Comme si cela ne suffisait pas, il promit de barrer la route à Fatshi. Comme il est l’un de ceux qui ont cautionné l’accord, il déclara sans ambages que « seul le fabricant du monstre est capable de le détruire, autant nous lui avons donné le pouvoir, autant nous sommes capables de le reprendre de gré ou de force ». Stupeur et tremblements! « Alea jacta est » avait dit Jules César avant de franchir le Rubicon avec ses troupes! Cela rappelle le roman de Mary Shelley intitulé « Frankenstein ou le Prométhée moderne ». Dans ce roman, un savant du nom de Victor Frankenstein, parvient à donner la vie à un cadavre d’homme reconstitué à partir de chairs mortes. Horrifié par le monstre qu’il vient de créer, il préfère l’abandonner puis cherche à le détruire pour qu’il ne cause pas davantage de désastres. Finalement, il rend l’âme sous les yeux du monstre. Saperlipopette!
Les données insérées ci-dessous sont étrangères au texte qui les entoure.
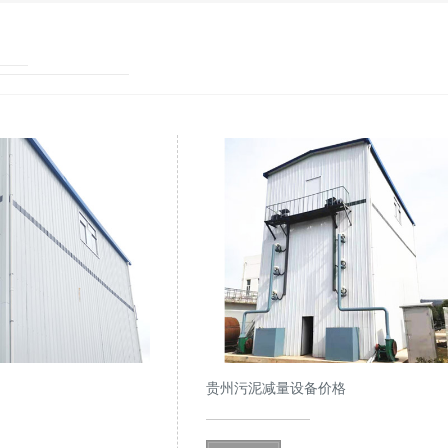
贵州污泥减量设备价格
Les menaces de John Numbi doivent être prises au sérieux, d’autant que son parcours est jalonné du sang de ses victimes. Il a fait trucider moult Kasaïens au Katanga lors de l’épuration ethnique. Il a fait exécuter des centaines de militants de la secte mystico-religieuse de Bundu dia Kongo. Il a fait assassiner le défenseur des droits de l’homme Floribert Chebeya et son chauffeur Fidèle Bazana etc. Enfer et damnation!
Au fait, l’accord politique entre Fatshi et l’ex-Rais existe? L’ancien président de la CENI, Corneille Nangaa, subitement bavard, se vante d’être l’un des coauteurs du texte. Fatshi nie son existence. Suivant mon ami qui sait ce qui se passe dans tous les coins et recoins de Kinshasa la déglinguée, il est évident qu’un accord de partage du pouvoir a été signé en janvier 2019 entre les deux camps. Mais Zoé Kabila avait déclaré en son temps que « nous ne laisserons pas le pouvoir à n’importe qui ». Tout celui qui devait succéder à Kabila, devait donc négocier avec lui. De toute façon, c’est du passé. Les historiens diront un jour ce qu’il s’est réellement passé.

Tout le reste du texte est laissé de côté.